Questo fenomeno è talmente conclamato e costante nel tempo che vi gira intorno una vera e propria branca del marketing, nello specifico di oggi quello legato al web semantico, che studia e analizza il web e, nello stesso tempo, i trend del momento in tutti gli ambiti potenzialmente interessanti per il loro target affine, per poter creare il nome perfetto per ogni prodotto o servizio lanciato sul mercato.

Se pensate che dare il nome ad un prodotto sia una cosa semplice e che venga su in maniera del tutto naturale sappiate che nei casi migliori dietro un titolo di battesimo ci sono mesi di studi, analisi di mercato, e tentativi vari di testare i gusti di clienti e potenziali tali. Proprio per questo motivo è successo, nel corso della storia contemporanea, che il nome del brand si andasse a sostituire naturalmente, nell’immaginario collettivo, alla tipologia del prodotto.

Alcuni esempi?

Pensiamo agli Scottex per la carta da casa assorbente, ai post-it per i blocchetti gialli di note e appunti, o anche ai cotton fioc, per i bastoncini per la pulizia delle orecchie: tutti e tre questi prodotti oggi vengono riconosciuti come tali utilizzando non più il loro nome ma il nome della marca che nel loro campo è stata pioniera e ha riscosso un maggiore successo sul mercato.

Come per tutti i test e le sperimentazioni che si rispettino, a volte per sondare la tolleranza e il sentimento del proprio target si pensa bene di azzardare qualche scelta un po’ fuori dagli schemi. E’ quello che è successo, per esempio, contemporaneamente sia in Italia che in Inghilterra, con una bevanda energetica.
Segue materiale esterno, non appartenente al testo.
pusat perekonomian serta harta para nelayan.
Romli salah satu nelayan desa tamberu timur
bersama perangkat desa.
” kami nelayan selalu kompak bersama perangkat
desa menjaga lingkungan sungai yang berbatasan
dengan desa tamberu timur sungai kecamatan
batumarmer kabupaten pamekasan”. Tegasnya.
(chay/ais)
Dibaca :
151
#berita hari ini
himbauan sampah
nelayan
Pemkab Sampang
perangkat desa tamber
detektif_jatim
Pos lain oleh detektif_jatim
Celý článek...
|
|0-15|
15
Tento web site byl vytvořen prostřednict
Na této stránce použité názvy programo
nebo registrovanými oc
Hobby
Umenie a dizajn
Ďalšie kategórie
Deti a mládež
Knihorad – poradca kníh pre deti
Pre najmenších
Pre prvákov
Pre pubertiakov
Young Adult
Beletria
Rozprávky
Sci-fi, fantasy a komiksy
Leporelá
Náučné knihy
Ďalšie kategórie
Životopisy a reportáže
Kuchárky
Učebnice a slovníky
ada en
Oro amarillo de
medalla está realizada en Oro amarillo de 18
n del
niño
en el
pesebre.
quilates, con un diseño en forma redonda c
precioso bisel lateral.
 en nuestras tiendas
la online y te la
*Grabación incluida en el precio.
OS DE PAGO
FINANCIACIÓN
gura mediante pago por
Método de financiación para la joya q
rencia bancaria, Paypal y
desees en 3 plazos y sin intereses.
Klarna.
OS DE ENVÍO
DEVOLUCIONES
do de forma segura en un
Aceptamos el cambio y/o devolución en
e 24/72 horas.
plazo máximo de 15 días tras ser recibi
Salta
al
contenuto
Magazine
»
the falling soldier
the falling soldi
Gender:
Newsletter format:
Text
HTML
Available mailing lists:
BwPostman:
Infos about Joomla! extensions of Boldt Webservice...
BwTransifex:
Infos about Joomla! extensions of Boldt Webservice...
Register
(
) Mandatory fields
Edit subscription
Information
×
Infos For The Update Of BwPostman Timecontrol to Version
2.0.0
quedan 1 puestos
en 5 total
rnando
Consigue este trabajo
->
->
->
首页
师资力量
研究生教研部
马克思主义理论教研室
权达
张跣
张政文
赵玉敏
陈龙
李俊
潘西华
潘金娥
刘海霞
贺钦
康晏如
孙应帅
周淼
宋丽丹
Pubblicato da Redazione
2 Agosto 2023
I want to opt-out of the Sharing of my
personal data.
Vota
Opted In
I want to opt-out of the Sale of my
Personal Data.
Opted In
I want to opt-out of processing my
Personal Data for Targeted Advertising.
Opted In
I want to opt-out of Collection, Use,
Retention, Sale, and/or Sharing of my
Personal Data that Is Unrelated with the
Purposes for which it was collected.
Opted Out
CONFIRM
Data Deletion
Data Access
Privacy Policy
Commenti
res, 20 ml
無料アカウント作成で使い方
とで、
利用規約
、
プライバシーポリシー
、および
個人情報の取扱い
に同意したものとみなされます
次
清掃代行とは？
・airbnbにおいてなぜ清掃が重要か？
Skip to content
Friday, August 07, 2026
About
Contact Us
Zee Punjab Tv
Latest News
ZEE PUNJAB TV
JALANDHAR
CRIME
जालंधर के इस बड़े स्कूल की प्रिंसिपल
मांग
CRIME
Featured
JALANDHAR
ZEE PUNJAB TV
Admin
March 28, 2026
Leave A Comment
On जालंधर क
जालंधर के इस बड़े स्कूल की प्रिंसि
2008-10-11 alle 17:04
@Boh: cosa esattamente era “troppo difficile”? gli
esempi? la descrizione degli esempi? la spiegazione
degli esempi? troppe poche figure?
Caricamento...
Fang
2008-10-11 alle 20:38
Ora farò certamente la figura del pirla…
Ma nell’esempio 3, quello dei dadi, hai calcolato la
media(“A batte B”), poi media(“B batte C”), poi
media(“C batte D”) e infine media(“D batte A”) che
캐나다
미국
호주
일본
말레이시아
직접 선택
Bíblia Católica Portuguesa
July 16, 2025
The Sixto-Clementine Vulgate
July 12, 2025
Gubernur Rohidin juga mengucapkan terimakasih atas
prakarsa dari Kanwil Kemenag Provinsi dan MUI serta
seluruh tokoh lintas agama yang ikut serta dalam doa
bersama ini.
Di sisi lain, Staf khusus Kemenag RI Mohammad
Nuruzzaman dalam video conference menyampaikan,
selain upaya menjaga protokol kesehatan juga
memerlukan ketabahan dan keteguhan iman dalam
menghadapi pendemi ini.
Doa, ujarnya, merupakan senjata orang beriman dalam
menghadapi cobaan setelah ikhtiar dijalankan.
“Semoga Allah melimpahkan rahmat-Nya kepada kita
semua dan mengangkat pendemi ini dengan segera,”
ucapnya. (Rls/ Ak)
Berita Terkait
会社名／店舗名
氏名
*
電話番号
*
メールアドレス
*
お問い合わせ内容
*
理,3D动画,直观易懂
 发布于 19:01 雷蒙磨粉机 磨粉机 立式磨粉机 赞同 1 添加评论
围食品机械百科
La presunta bibita tonificante e totalmente analcolica di cui parliamo è uscita in Italia qualche estate fa con un naming piuttosto particolare: Figà (dove l’accento è arduo da scovare sul packaging…). Quest’anno il corrispettivo inglese spopola sui tabelloni di mezza Londra con l’altrettanto eloquente “Pussy”. Una scelta piuttosto coraggiosa, senza dubbio, e che forse non contribuirà a sostituire la funzionalità di un prodotto con il nome del suo brand, ma che sicuramente  a breve darà un riscontro netto e preciso su quale sia la soglia della tolleranza di un target piuttosto vasto, se non altro perché trovare un filo logico che possa legare questo appellativo ad una bevanda energetica naturale, pur impegnando tutta la fantasia possibile, per noi resta ancora piuttosto arduo.